Supone la ruptura con el lazo establecido para instalarse en uno nuevo, allí todos los parámetros identificatorios se pierden, dando lugar a la puesta a prueba de los instrumentos de que dispone quien migra. Aquí, a veces, por la violencia que esta experiencia puede acarrear, es el propio sujeto el que “se rapta”. Lo que se pone a prueba es la posible inserción del fantasma y del síntoma como modos de enlazarse con el Otro. Es en este sentido, que se trataría de un reacomodamiento del fantasma en la apuesta de su funcionalidad; de igual manera la brújula del síntoma orientará el camino en el nuevo enlace, y para ello el sujeto deberá separar lo real del síntoma en su siempre nueva forma, de lo imaginario de las condiciones vitales con las que se encuentra.

La relación con el Otro, ahora trasladada, da lugar a pensar que el vacío al que se enfrenta el sujeto en una nueva realidad es el vacío de referencias de lugar y de entorno. Sin embargo, lo que se devela es que el vacío es justamente un vacío de estructura sobre el cual hay que montar, de nuevo, el semblante del vínculo. Lo que se pone en juego es un saber hacer con lo de siempre a partir de la dimensión de lo nuevo. Sin embargo, la situación no es esencial en sí misma: lo que se moviliza es la trama subjetiva, y el intento de romper con el Otro logra simplemente su reinstalación de maneras más o menos dramáticas.

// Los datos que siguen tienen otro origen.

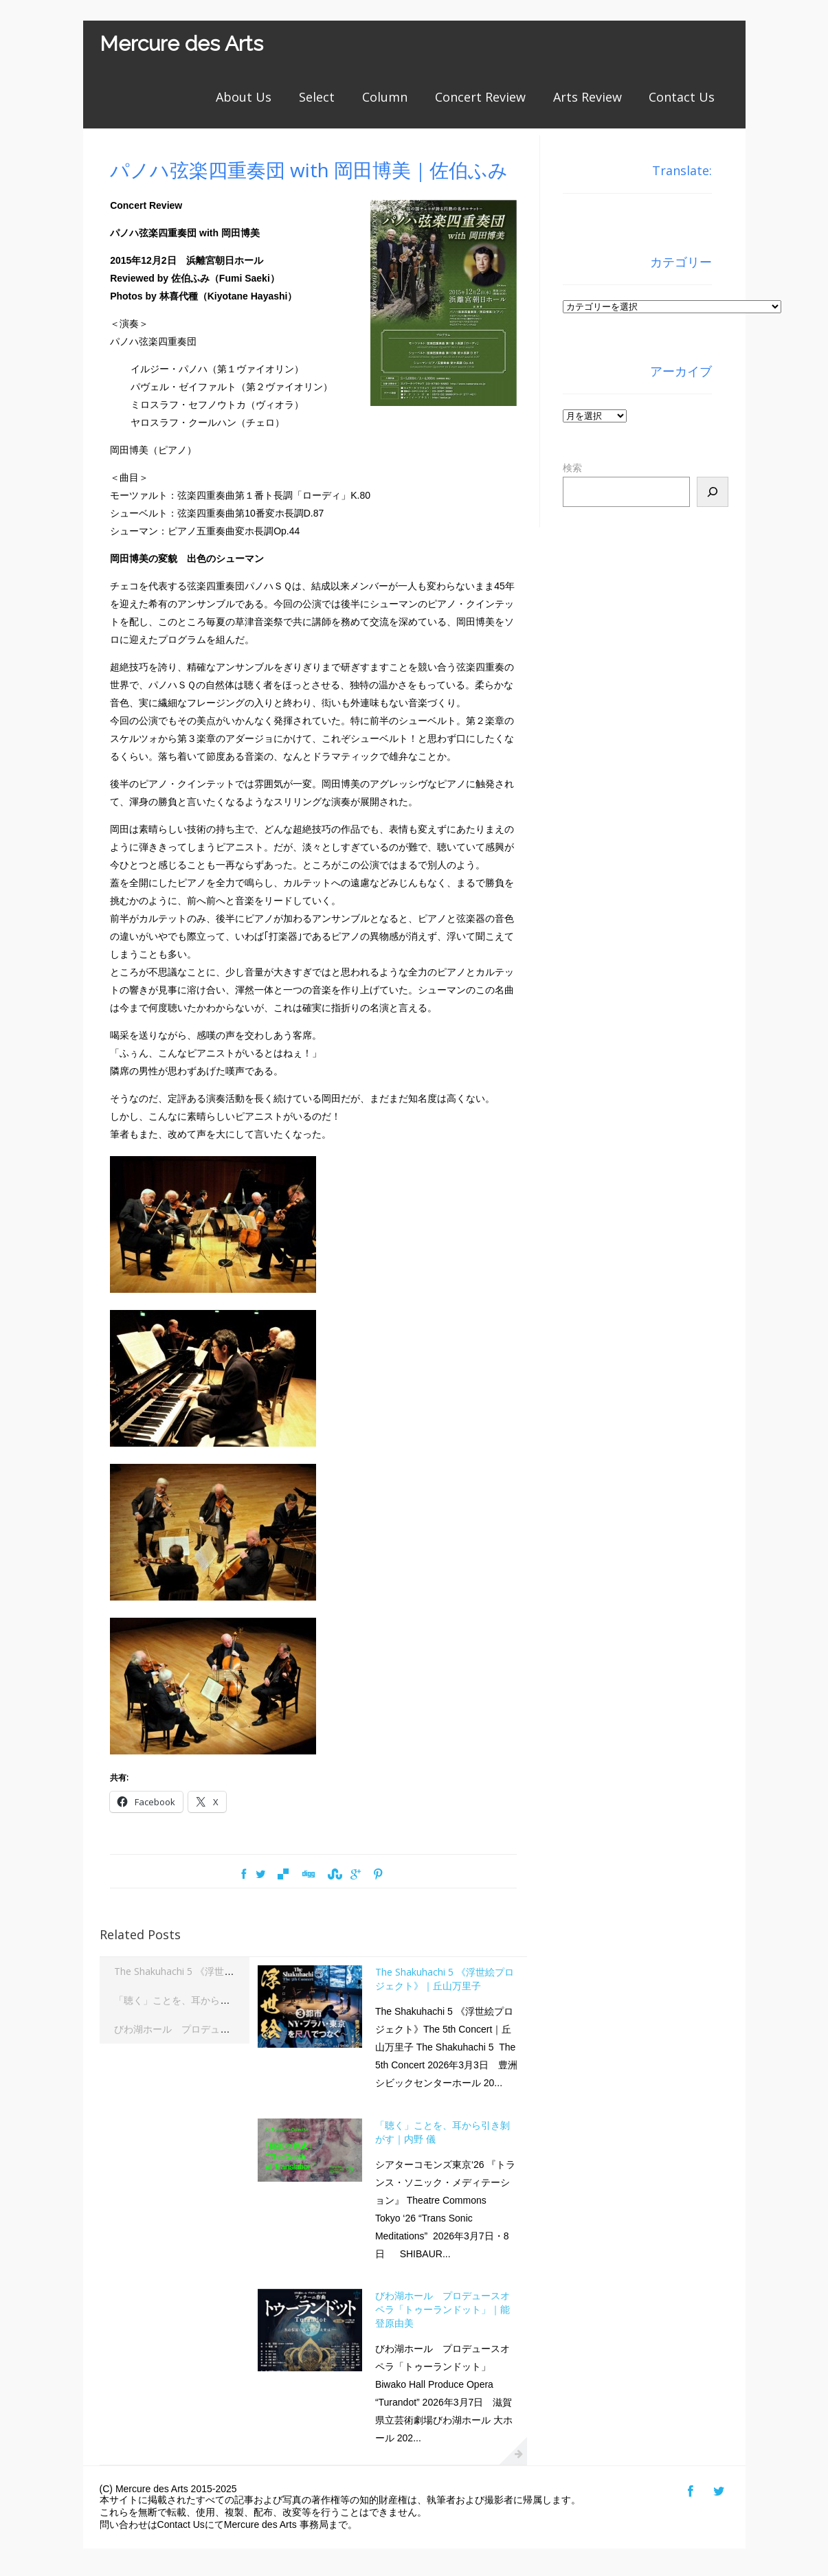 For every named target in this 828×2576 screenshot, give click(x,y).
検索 (572, 467)
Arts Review (587, 97)
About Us (243, 97)
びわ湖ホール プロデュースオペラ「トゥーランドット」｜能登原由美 (442, 2309)
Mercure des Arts (181, 44)
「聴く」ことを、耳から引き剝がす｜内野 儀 (211, 2000)
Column (384, 97)
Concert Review (480, 97)
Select (317, 97)
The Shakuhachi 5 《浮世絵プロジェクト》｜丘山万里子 (236, 1971)
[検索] (712, 492)
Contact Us (682, 97) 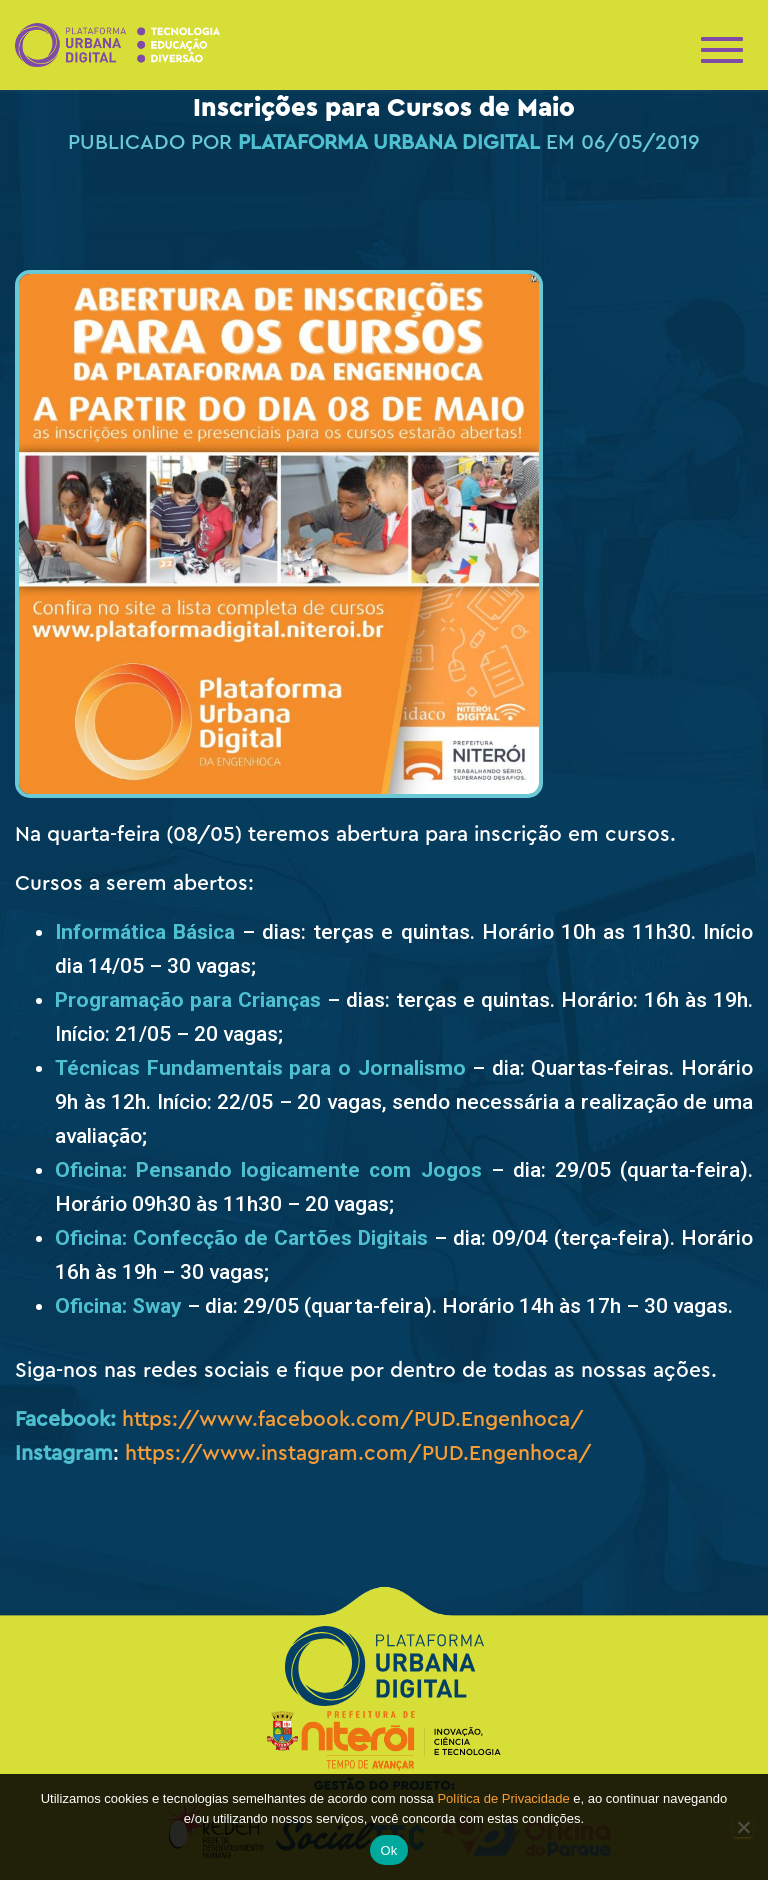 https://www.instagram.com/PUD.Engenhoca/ (358, 1453)
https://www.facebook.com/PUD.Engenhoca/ (353, 1419)
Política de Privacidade (503, 1798)
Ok (388, 1850)
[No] (743, 1827) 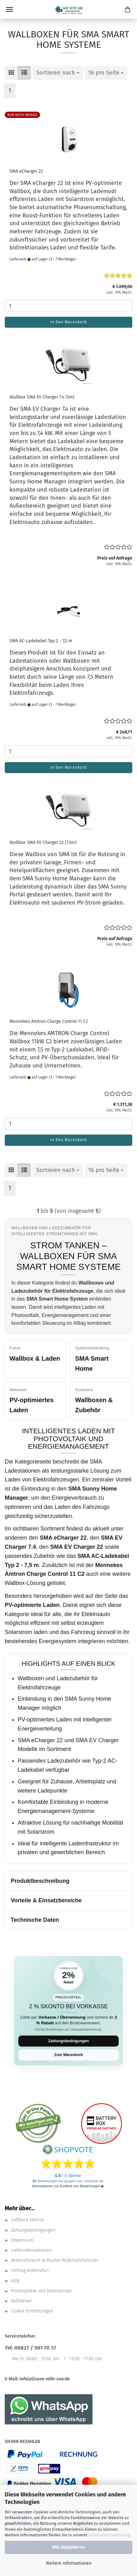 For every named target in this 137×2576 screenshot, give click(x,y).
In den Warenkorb (68, 322)
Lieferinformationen (31, 2250)
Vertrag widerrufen (30, 2270)
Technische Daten (35, 1920)
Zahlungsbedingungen (68, 2041)
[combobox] (58, 73)
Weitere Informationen (69, 2563)
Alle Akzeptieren (68, 2547)
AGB (15, 2280)
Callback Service (27, 2219)
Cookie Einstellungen (32, 2311)
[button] (11, 73)
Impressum (22, 2240)
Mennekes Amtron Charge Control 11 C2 (48, 1021)
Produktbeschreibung (40, 1881)
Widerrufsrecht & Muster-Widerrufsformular (54, 2260)
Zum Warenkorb (68, 2055)
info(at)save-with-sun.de (45, 2379)
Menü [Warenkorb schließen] (9, 9)
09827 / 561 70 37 (35, 2348)
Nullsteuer (21, 2301)
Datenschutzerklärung (109, 2535)
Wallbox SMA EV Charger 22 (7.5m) (43, 842)
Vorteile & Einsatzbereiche (46, 1900)
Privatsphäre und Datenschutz (41, 2291)
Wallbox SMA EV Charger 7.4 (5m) (41, 397)
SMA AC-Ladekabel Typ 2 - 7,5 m (40, 641)
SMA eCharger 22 (26, 171) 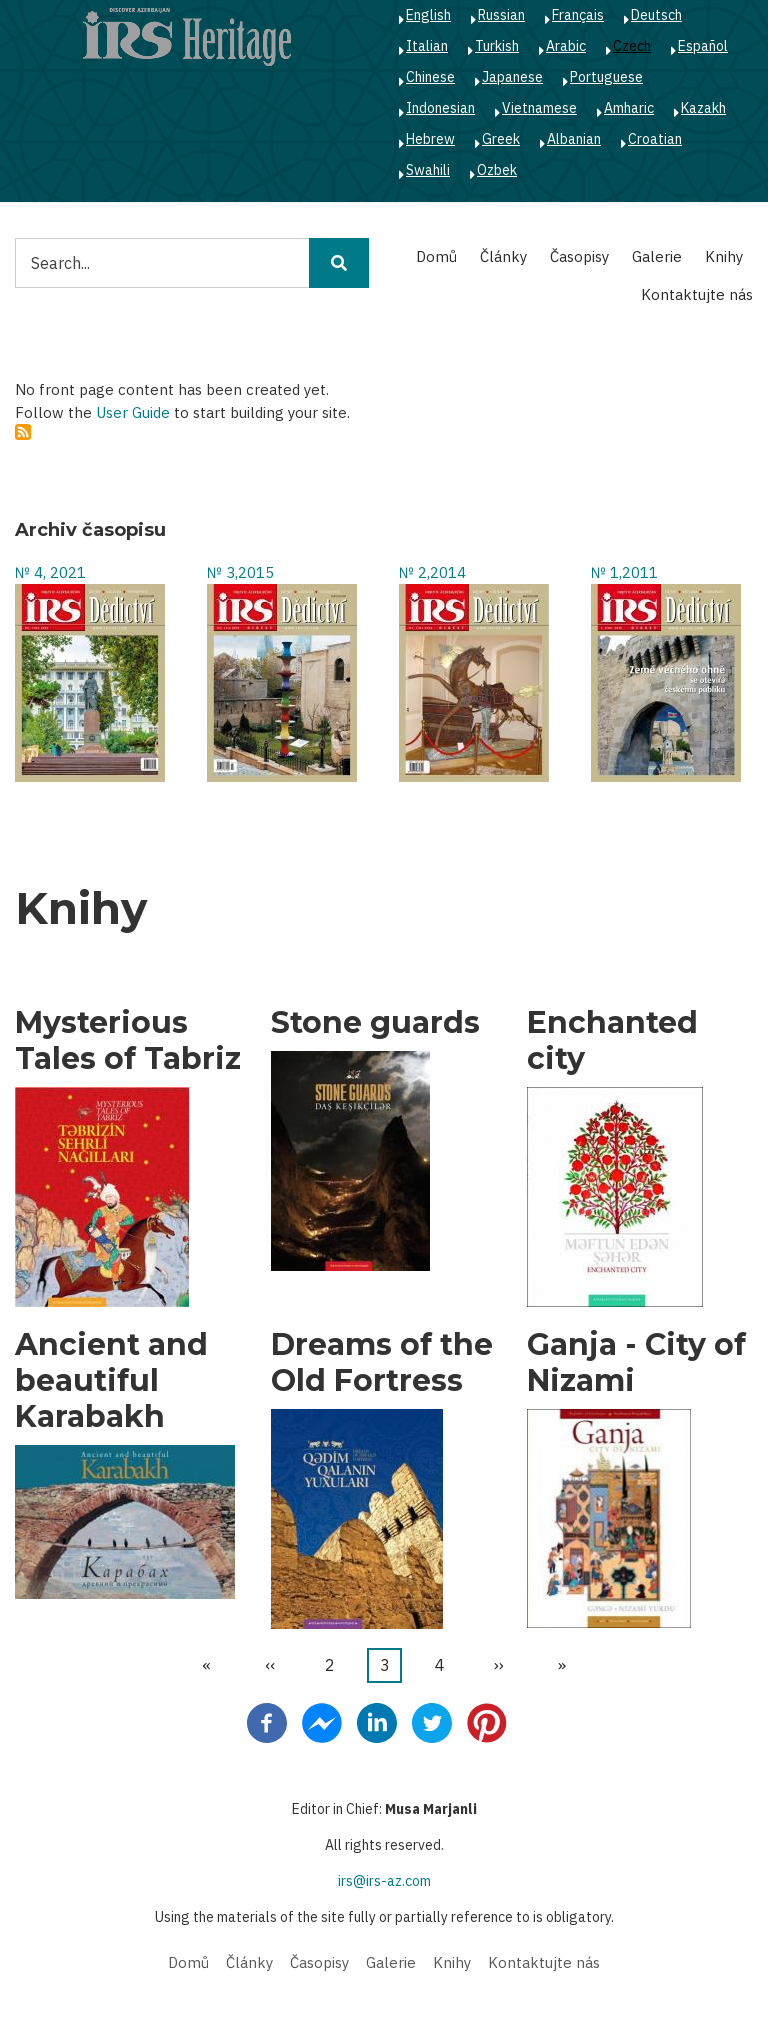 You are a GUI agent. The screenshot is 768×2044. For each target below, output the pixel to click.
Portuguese (606, 77)
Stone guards (375, 1023)
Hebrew (430, 139)
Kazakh (703, 108)
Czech (632, 46)
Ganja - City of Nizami (636, 1363)
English (428, 15)
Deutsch (656, 15)
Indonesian (440, 108)
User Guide (133, 412)
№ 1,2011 (624, 572)
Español (703, 46)
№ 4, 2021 (50, 572)
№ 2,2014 (432, 572)
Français (578, 15)
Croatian (655, 139)
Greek (501, 139)
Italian (427, 46)
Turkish (497, 46)
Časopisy (579, 256)
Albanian (574, 139)
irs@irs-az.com (384, 1881)
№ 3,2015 (240, 572)
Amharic (629, 108)
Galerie (657, 256)
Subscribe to (23, 432)
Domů (436, 256)
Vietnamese (539, 108)
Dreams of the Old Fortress (382, 1363)
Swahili (428, 170)
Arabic (566, 46)
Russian (501, 15)
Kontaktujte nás (697, 294)
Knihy (724, 256)
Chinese (430, 77)
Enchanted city (612, 1041)
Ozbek (497, 170)
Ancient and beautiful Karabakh (111, 1381)
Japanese (512, 77)
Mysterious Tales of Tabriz (128, 1041)
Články (503, 256) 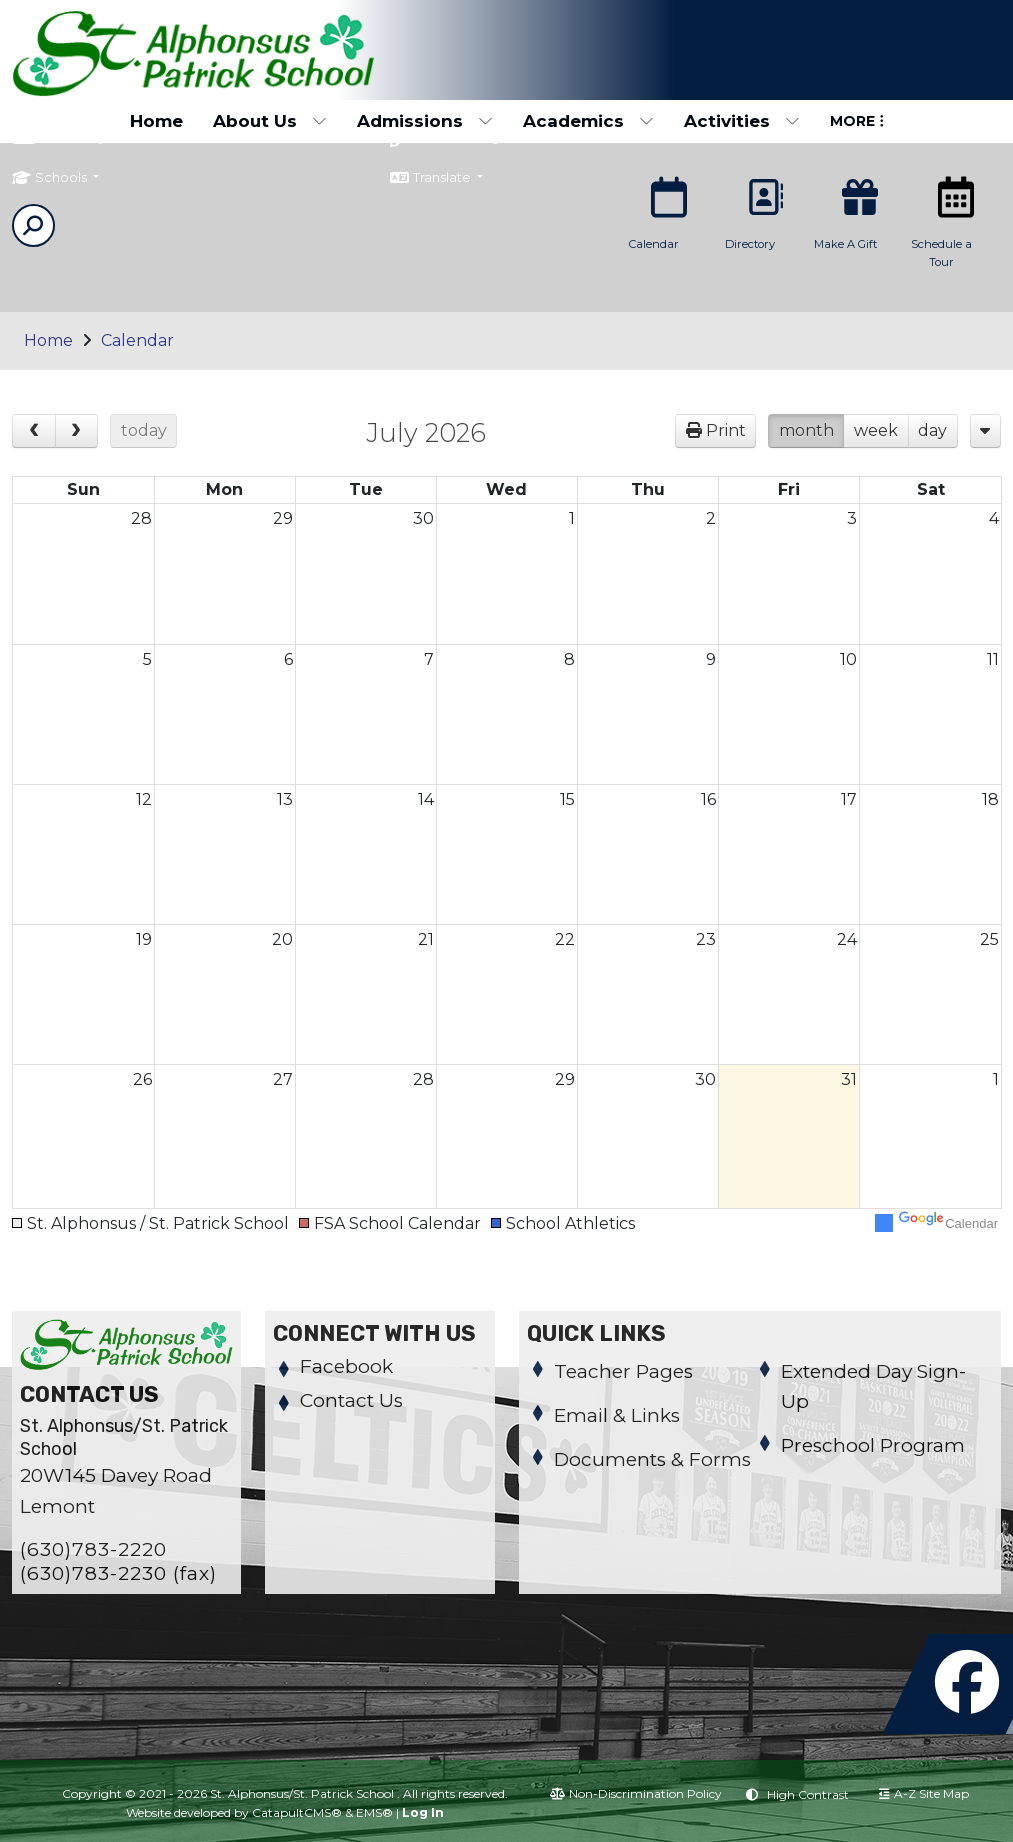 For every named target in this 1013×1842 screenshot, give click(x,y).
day (932, 430)
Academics (588, 121)
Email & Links (617, 1415)
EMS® (374, 1812)
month (806, 430)
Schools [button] (62, 180)
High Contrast (808, 1794)
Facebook (346, 1366)
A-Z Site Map (924, 1793)
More (857, 121)
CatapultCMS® (297, 1812)
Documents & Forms (652, 1459)
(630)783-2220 (93, 1549)
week (876, 430)
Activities (742, 121)
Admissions (425, 121)
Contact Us (351, 1400)
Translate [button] (455, 180)
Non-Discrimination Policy (636, 1793)
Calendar (137, 340)
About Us (270, 121)
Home (156, 121)
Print (726, 430)
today (144, 430)
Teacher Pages (623, 1371)
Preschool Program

Finalmente podemos decir que hablamos de ciertas formas de metáfora inadvertidas del sujeto moderno, exiliado de su Otro. Metáfora que hace creer, a veces engañosamente, que ese exilio es contingente y no necesario. Es en este punto donde el psicoanálisis reintroduce la dimensión del síntoma en la consideración de esa modalidad de semblante que es lazo social.


[1] Que ha dado lugar al título del programa de trabajo propuesto por Jacques-Alain Miller relativo al interés psicoanalítico por tal problemática: “Clínica y pragmática de la desinserción en psicoanálisis”.